Le nouveau rôle du contrôleur de gestion face à l'intelligence artificielle

OPINION. La fonction du contrôleur de gestion a évolué avec les nouvelles technologies. Pascal de Lima, Chef économiste CGI Business Consulting et Jean-Bernard Giney, Directeur expert Finance CGI Business Consulting, nous expliquent comment l'intelligence artificielle (IA) va modifier le métier.
(Crédits : DR)

La fonction de contrôle de gestion est apparue aux USA après la crise de 1929 au moment de l'essor de l'industrie. Déjà, l'objectif était de donner une vision prospective de l'activité de l'entreprise à partir d'indicateurs de gestion. Dans le secteur bancaire, il est apparu plutôt dans les années 1970-1980. L'idée était aussi de prendre de la hauteur par rapport aux grandeurs exclusivement comptables et donc d'analyser de façon transverse. Comme dans beaucoup de métiers, le contrôleur de gestion a démarré avec des tableaux Excel mais l'émergence de la data et la nécessité d'analyser une myriade de données a requis aussi des outils plus sophistiqués. Dans ce cadre, il a du tout inventer ne pouvant s'inspirer de l'industrie : mesure de la performance, analyse économique et financière, pilotage stratégique, maîtrise du SI et des process opérationnels forment quelques-unes de ses fonctions clés. Il était alors nécessaire d'obtenir de la façon plus détaillée possible une batterie d'indicateurs pour comprendre la prise de risque et la rentabilité de chacun des segments de clientèle. C'est donc bien le traitement des données qui constitue l'ossature du système et sa capacité à interagir avec le management.

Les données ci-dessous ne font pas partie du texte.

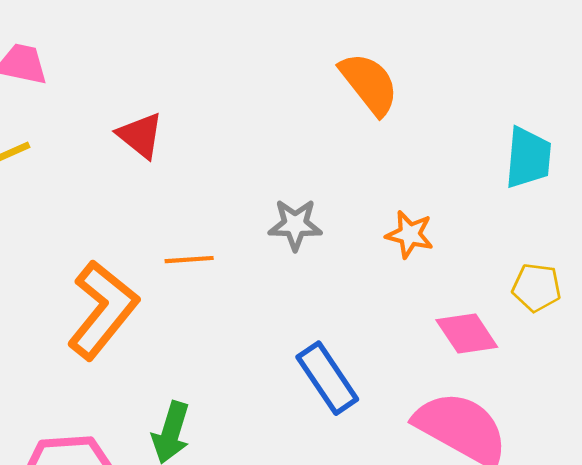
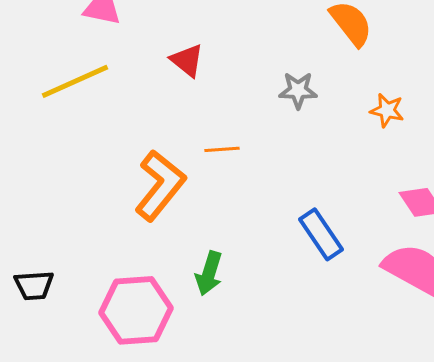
gray star: (295, 225) -> (298, 90), moved
orange star: (410, 234) -> (387, 110), moved

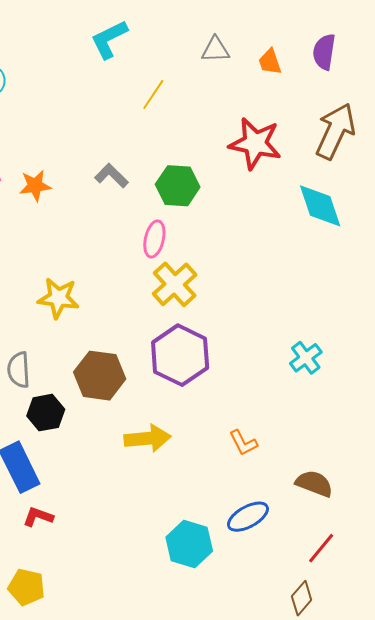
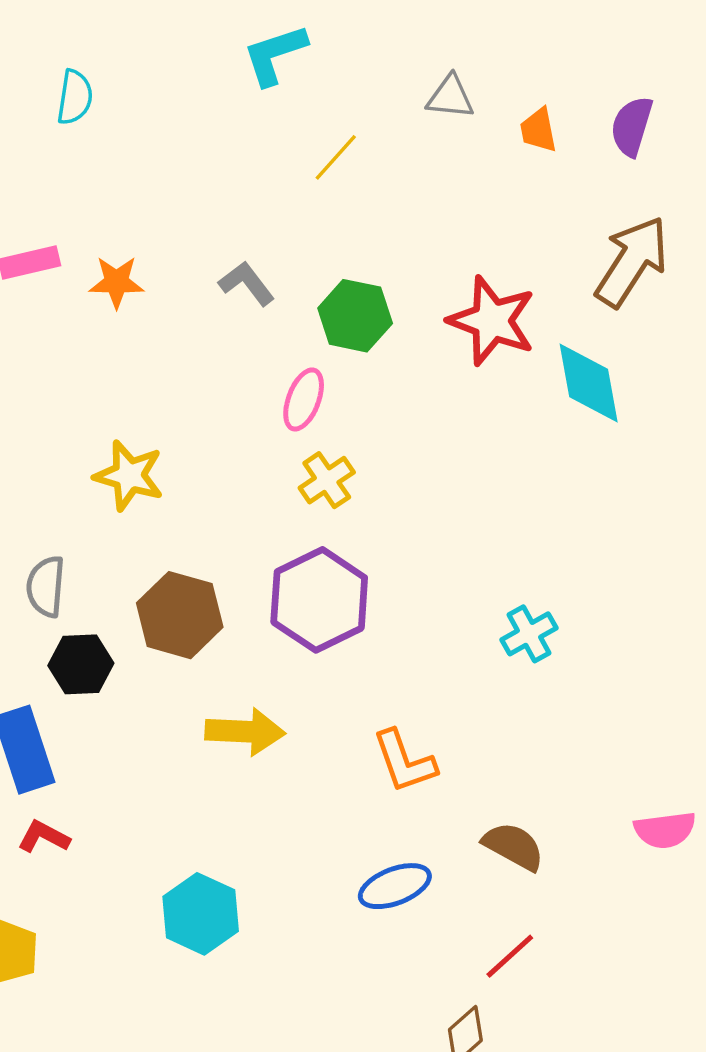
red star: (255, 143) -> (492, 321), moved
yellow cross: (175, 284) -> (327, 480), size x0.7
orange L-shape: (243, 443) -> (404, 761), size x1.4
cyan hexagon: (189, 544) -> (201, 914), moved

Le rôle de l'automatisation pour l'aider au quotidien à partir des années 2000 : L'automatisation s'est en effet accélérée pour gérer cette masse de données et lui laisser plus de temps libre pour réaliser des tâches à plus forte valeur ajoutée. A partir des années 2000, l'émergence de nouvelles solutions informatiques comme les ERP, les CRM ont enrichi le métier de contrôleur de gestion. Les solutions d'analyses multidimentionnelles de données (Essbase, TMI) et de visualisation (Business Objects) ont permis, elles, d'accélérer la capacité à donner de la visibilité et de la granularité. Excel reste l'outil principal du contrôleur de gestion même si l'architecture des données s'est rationnalisée grâce aux entrepôts de données.

Depuis le milieu des années 2010, le monde du Contrôleur de Gestion connait une évolution importante grâce :

  • à l'émergence du cloud donc du stockage d'une grande quantité de données,
  • à l'augmentation de la puissance des machines permettant le traitement de ces données,
  • à l'apparition de logiciels de consolidation et de visualisation de données.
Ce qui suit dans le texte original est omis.